With no line omitted, restate the records below exactly as they appear.

--- EXERCISE INPUT ---
★ ★ ★ ★ ★ ★ ★

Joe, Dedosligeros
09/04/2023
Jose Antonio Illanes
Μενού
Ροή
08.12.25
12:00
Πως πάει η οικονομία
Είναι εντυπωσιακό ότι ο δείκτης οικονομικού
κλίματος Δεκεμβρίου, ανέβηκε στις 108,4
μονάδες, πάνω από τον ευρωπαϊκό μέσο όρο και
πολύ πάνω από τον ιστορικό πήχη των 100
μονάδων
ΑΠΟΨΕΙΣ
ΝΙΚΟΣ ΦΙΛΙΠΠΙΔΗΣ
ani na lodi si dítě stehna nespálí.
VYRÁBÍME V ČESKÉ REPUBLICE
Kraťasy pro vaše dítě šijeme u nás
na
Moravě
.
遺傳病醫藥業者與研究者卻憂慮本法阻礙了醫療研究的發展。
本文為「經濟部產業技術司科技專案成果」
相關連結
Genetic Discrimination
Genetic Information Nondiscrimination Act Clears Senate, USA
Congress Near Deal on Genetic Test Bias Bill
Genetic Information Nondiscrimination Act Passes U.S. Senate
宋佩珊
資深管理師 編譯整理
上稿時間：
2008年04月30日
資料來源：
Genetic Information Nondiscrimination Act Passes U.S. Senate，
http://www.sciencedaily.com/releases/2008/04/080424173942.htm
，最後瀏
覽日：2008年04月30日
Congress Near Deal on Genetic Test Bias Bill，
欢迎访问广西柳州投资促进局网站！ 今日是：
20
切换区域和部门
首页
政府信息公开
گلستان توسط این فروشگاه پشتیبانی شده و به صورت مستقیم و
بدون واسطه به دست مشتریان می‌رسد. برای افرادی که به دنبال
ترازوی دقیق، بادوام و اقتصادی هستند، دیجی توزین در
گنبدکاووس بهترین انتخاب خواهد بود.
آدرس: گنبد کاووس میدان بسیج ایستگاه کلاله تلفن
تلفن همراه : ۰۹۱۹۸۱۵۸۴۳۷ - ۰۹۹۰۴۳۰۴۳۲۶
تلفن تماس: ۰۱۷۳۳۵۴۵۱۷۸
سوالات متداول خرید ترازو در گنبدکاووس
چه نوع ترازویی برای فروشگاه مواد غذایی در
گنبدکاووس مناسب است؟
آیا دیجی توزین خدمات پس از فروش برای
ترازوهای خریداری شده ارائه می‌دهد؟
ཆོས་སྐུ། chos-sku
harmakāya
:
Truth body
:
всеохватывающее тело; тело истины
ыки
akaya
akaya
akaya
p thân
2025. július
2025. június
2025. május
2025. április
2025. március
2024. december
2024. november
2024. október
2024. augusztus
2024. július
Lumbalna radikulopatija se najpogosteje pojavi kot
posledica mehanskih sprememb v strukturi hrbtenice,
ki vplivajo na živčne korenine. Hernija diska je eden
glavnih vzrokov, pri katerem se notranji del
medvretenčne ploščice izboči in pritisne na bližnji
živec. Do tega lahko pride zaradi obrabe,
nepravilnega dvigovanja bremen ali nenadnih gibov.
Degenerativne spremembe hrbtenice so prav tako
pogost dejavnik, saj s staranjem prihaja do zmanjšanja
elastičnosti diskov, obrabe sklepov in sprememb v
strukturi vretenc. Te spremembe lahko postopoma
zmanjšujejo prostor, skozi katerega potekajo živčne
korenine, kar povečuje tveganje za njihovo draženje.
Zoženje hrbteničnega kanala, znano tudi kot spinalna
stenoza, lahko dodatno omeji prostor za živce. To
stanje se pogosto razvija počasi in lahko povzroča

★ ★ ★ ★ ★ ★ ★

--- SOLVED PROBLEM ---
Joe, Dedosligeros
09/04/2023
Jose Antonio Illanes
Μενού
Ροή
08.12.25
12:00
Πως πάει η οικονομία
Είναι εντυπωσιακό ότι ο δείκτης οικονομικού
κλίματος Δεκεμβρίου, ανέβηκε στις 108,4
μονάδες, πάνω από τον ευρωπαϊκό μέσο όρο και
πολύ πάνω από τον ιστορικό πήχη των 100
μονάδων
ΑΠΟΨΕΙΣ
ΝΙΚΟΣ ΦΙΛΙΠΠΙΔΗΣ
ani na lodi si dítě stehna nespálí.
VYRÁBÍME V ČESKÉ REPUBLICE
Kraťasy pro vaše dítě šijeme u nás
na
Moravě
.
遺傳病醫藥業者與研究者卻憂慮本法阻礙了醫療研究的發展。
本文為「經濟部產業技術司科技專案成果」
相關連結
Genetic Discrimination
Genetic Information Nondiscrimination Act Clears Senate, USA
Congress Near Deal on Genetic Test Bias Bill
Genetic Information Nondiscrimination Act Passes U.S. Senate
宋佩珊
資深管理師 編譯整理
上稿時間：
2008年04月30日
資料來源：
Genetic Information Nondiscrimination Act Passes U.S. Senate，
http://www.sciencedaily.com/releases/2008/04/080424173942.htm
，最後瀏
覽日：2008年04月30日
Congress Near Deal on Genetic Test Bias Bill，
欢迎访问广西柳州投资促进局网站！ 今日是：
20
切换区域和部门
首页
政府信息公开
گلستان توسط این فروشگاه پشتیبانی شده و به صورت مستقیم و
بدون واسطه به دست مشتریان می‌رسد. برای افرادی که به دنبال
ترازوی دقیق، بادوام و اقتصادی هستند، دیجی توزین در
گنبدکاووس بهترین انتخاب خواهد بود.
آدرس: گنبد کاووس میدان بسیج ایستگاه کلاله تلفن
تلفن همراه : ۰۹۱۹۸۱۵۸۴۳۷ - ۰۹۹۰۴۳۰۴۳۲۶
تلفن تماس: ۰۱۷۳۳۵۴۵۱۷۸
سوالات متداول خرید ترازو در گنبدکاووس
چه نوع ترازویی برای فروشگاه مواد غذایی در
گنبدکاووس مناسب است؟
آیا دیجی توزین خدمات پس از فروش برای
ترازوهای خریداری شده ارائه می‌دهد؟
ཆོས་སྐུ། chos-sku
harmakāya
:
Truth body
:
всеохватывающее тело; тело истины
ыки
akaya
akaya
akaya
p thân
2025. július
2025. június
2025. május
2025. április
2025. március
2024. december
2024. november
2024. október
2024. augusztus
2024. július
Lumbalna radikulopatija se najpogosteje pojavi kot
posledica mehanskih sprememb v strukturi hrbtenice,
ki vplivajo na živčne korenine. Hernija diska je eden
glavnih vzrokov, pri katerem se notranji del
medvretenčne ploščice izboči in pritisne na bližnji
živec. Do tega lahko pride zaradi obrabe,
nepravilnega dvigovanja bremen ali nenadnih gibov.
Degenerativne spremembe hrbtenice so prav tako
pogost dejavnik, saj s staranjem prihaja do zmanjšanja
elastičnosti diskov, obrabe sklepov in sprememb v
strukturi vretenc. Te spremembe lahko postopoma
zmanjšujejo prostor, skozi katerega potekajo živčne
korenine, kar povečuje tveganje za njihovo draženje.
Zoženje hrbteničnega kanala, znano tudi kot spinalna
stenoza, lahko dodatno omeji prostor za živce. To
stanje se pogosto razvija počasi in lahko povzroča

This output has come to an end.